SOURCE RECORDS:
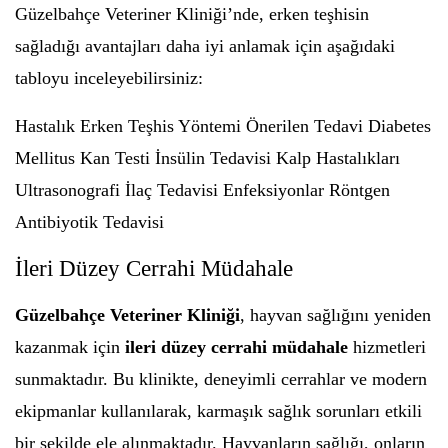
Güzelbahçe Veteriner Kliniği’nde, erken teşhisin
sağladığı avantajları daha iyi anlamak için aşağıdaki
tabloyu inceleyebilirsiniz:
Hastalık Erken Teşhis Yöntemi Önerilen Tedavi Diabetes
Mellitus Kan Testi İnsülin Tedavisi Kalp Hastalıkları
Ultrasonografi İlaç Tedavisi Enfeksiyonlar Röntgen
Antibiyotik Tedavisi
İleri Düzey Cerrahi Müdahale
Güzelbahçe Veteriner Kliniği
, hayvan sağlığını yeniden
kazanmak için
ileri düzey cerrahi müdahale
hizmetleri
sunmaktadır. Bu klinikte, deneyimli cerrahlar ve modern
ekipmanlar kullanılarak, karmaşık sağlık sorunları etkili
bir şekilde ele alınmaktadır. Hayvanların sağlığı, onların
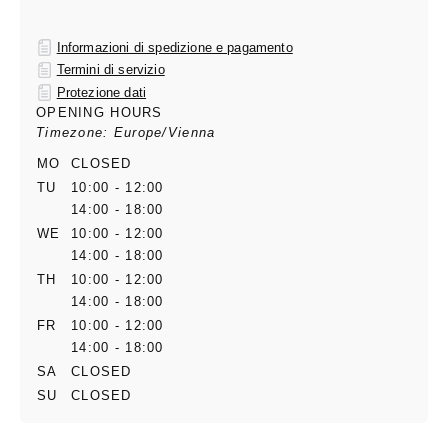
Informazioni di spedizione e pagamento
Termini di servizio
Protezione dati
OPENING HOURS
Timezone: Europe/Vienna
MO
CLOSED
TU
10:00 - 12:00
14:00 - 18:00
WE
10:00 - 12:00
14:00 - 18:00
TH
10:00 - 12:00
14:00 - 18:00
FR
10:00 - 12:00
14:00 - 18:00
SA
CLOSED
SU
CLOSED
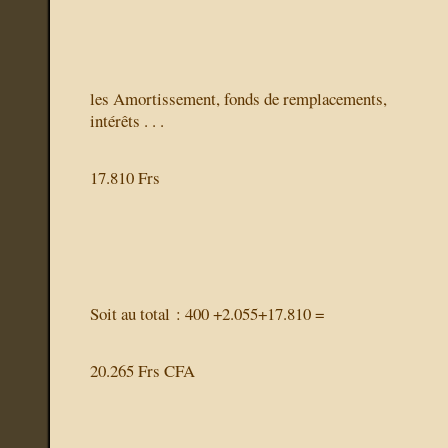
les Amortissement, fonds de remplacements,
intérêts . . .
17.810 Frs
Soit au total : 400 +2.055+17.810 =
20.265 Frs CFA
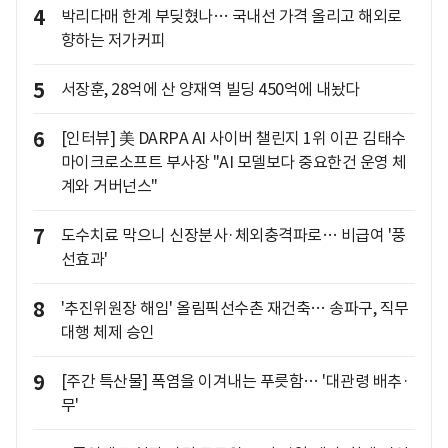
4
박리다매 한계 부딪혔나… 국내선 가격 올리고 해외로
향하는 저가커피
5
서장훈, 28억에 산 양재역 빌딩 450억에 내놨다
6
[인터뷰] 美 DARPA AI 사이버 챌린지 1위 이끈 김태수
마이크로소프트 부사장 "AI 모델보다 중요한건 운영 체
계와 거버넌스"
7
도수치료 막으니 신장분사·체외충격파로… 비급여 '풍
선효과'
8
'추진위원장 해임' 올림픽선수촌 재건축… 송파구, 직무
대행 체제 승인
9
[주간 특산물] 폭염을 이겨내는 푸릇함… '대관령 배추·
무'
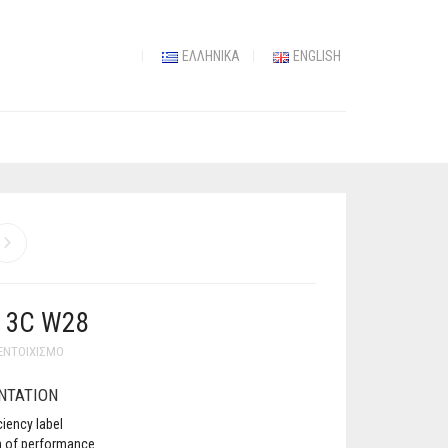
ΕΛΛΗΝΙΚΆ
ENGLISH
Y 3C W28
 ΕΝΤΟΙΧΙΣΜΌ
NTATION
ciency label
n of performance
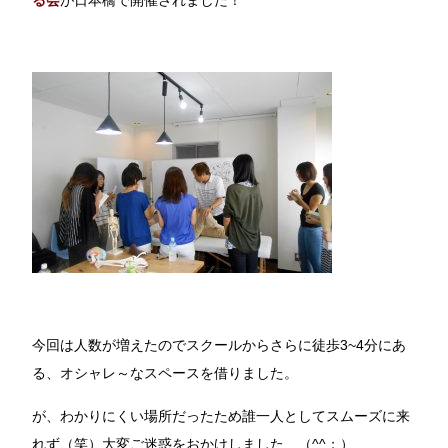
る会
が日本橋で開催されました！
今回は人数が増えたのでスクールからさらに徒歩3~4分にあ
る、オシャレ～なスペースを借りました。
が、わかりにくい場所だったため誰一人としてスムーズに来
れず（笑）大変ご迷惑をおかけしました…（^^；）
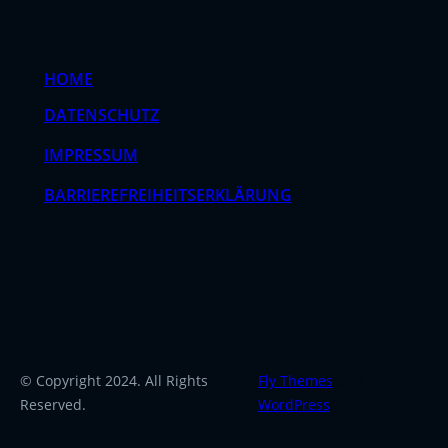
HOME
DATENSCHUTZ
IMPRESSUM
BARRIEREFREIHEITSERKLÄRUNG
© Copyright 2024. All Rights
Fly Themes
and
Reserved.
WordPress
.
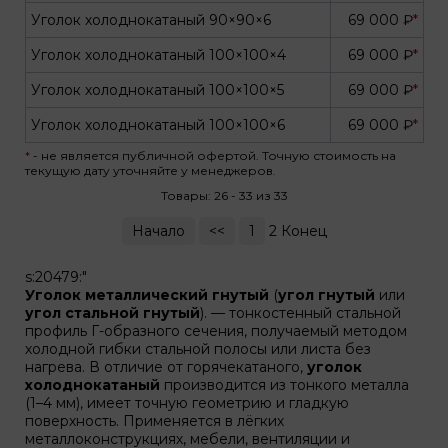
Уголок холоднокатаный 90×90×6
69 000 ₽
*
Уголок холоднокатаный 100×100×4
69 000 ₽
*
Уголок холоднокатаный 100×100×5
69 000 ₽
*
Уголок холоднокатаный 100×100×6
69 000 ₽
*
*
- не является публичной офертой. Точную стоимость на
текущую дату уточняйте у менеджеров.
Товары: 26 - 33 из 33
Начало
<<
1
2 Конец
s:20479:"
Уголок металлический гнутый
(
угол гнутый
или
угол стальной гнутый
). — тонкостенный стальной
профиль Г-образного сечения, получаемый методом
холодной гибки стальной полосы или листа без
нагрева. В отличие от горячекатаного,
уголок
холоднокатаный
производится из тонкого металла
(1–4 мм), имеет точную геометрию и гладкую
поверхность. Применяется в лёгких
металлоконструкциях, мебели, вентиляции и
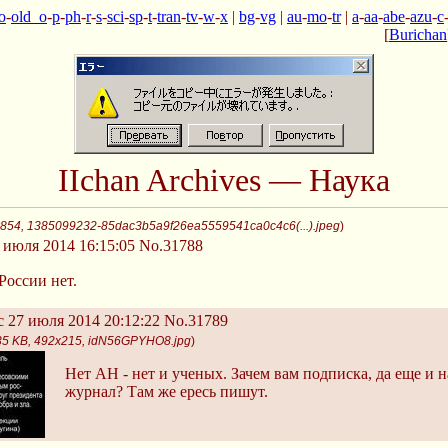
o
-
old_o
-
p
-
ph
-
r
-
s
-
sci
-
sp
-
t
-
tran
-
tv
-
w
-
x
|
bg
-
vg
|
au
-
mo
-
tr
|
a
-
aa
-
abe
-
azu
-
c
[
Burichan
IIchan Archives — Наука
x854, 1385099232-85dac3b5a9f26ea5559541ca0c4c6(...).jpeg
)
 июля 2014 16:15:05
No.31788
России нет.
 27 июля 2014 20:12:22
No.31789
35 KB, 492x215, idN56GPYHO8.jpg
)
Нет АН - нет и ученых. Зачем вам подписка, да еще и 
журнал? Там же ересь пишут.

EXERCISE: Transcribe only these lines, exactly: the first line of the listing, every line after it, and the line with "текущую дату уточняйте у менеджеров.", where the copy ends. Include no picture.

ANSWER FOR THIS EXERCISE:
Güzelbahçe Veteriner Kliniği’nde, erken teşhisin
sağladığı avantajları daha iyi anlamak için aşağıdaki
tabloyu inceleyebilirsiniz:
Hastalık Erken Teşhis Yöntemi Önerilen Tedavi Diabetes
Mellitus Kan Testi İnsülin Tedavisi Kalp Hastalıkları
Ultrasonografi İlaç Tedavisi Enfeksiyonlar Röntgen
Antibiyotik Tedavisi
İleri Düzey Cerrahi Müdahale
Güzelbahçe Veteriner Kliniği
, hayvan sağlığını yeniden
kazanmak için
ileri düzey cerrahi müdahale
hizmetleri
sunmaktadır. Bu klinikte, deneyimli cerrahlar ve modern
ekipmanlar kullanılarak, karmaşık sağlık sorunları etkili
bir şekilde ele alınmaktadır. Hayvanların sağlığı, onların
Informazioni di spedizione e pagamento
Termini di servizio
Protezione dati
OPENING HOURS
Timezone: Europe/Vienna
MO
CLOSED
TU
10:00 - 12:00
14:00 - 18:00
WE
10:00 - 12:00
14:00 - 18:00
TH
10:00 - 12:00
14:00 - 18:00
FR
10:00 - 12:00
14:00 - 18:00
SA
CLOSED
SU
CLOSED
les Amortissement, fonds de remplacements,
intérêts . . .
17.810 Frs
Soit au total : 400 +2.055+17.810 =
20.265 Frs CFA
4
박리다매 한계 부딪혔나… 국내선 가격 올리고 해외로
향하는 저가커피
5
서장훈, 28억에 산 양재역 빌딩 450억에 내놨다
6
[인터뷰] 美 DARPA AI 사이버 챌린지 1위 이끈 김태수
마이크로소프트 부사장 "AI 모델보다 중요한건 운영 체
계와 거버넌스"
7
도수치료 막으니 신장분사·체외충격파로… 비급여 '풍
선효과'
8
'추진위원장 해임' 올림픽선수촌 재건축… 송파구, 직무
대행 체제 승인
9
[주간 특산물] 폭염을 이겨내는 푸릇함… '대관령 배추·
무'
ΕΛΛΗΝΙΚΆ
ENGLISH
Y 3C W28
 ΕΝΤΟΙΧΙΣΜΌ
NTATION
ciency label
n of performance
る会
が日本橋で開催されました！
今回は人数が増えたのでスクールからさらに徒歩3~4分にあ
る、オシャレ～なスペースを借りました。
が、わかりにくい場所だったため誰一人としてスムーズに来
れず（笑）大変ご迷惑をおかけしました…（^^；）
HOME
DATENSCHUTZ
IMPRESSUM
BARRIEREFREIHEITSERKLÄRUNG
© Copyright 2024. All Rights
Fly Themes
and
Reserved.
WordPress
.
Уголок холоднокатаный 90×90×6
69 000 ₽
*
Уголок холоднокатаный 100×100×4
69 000 ₽
*
Уголок холоднокатаный 100×100×5
69 000 ₽
*
Уголок холоднокатаный 100×100×6
69 000 ₽
*
*
- не является публичной офертой. Точную стоимость на
текущую дату уточняйте у менеджеров.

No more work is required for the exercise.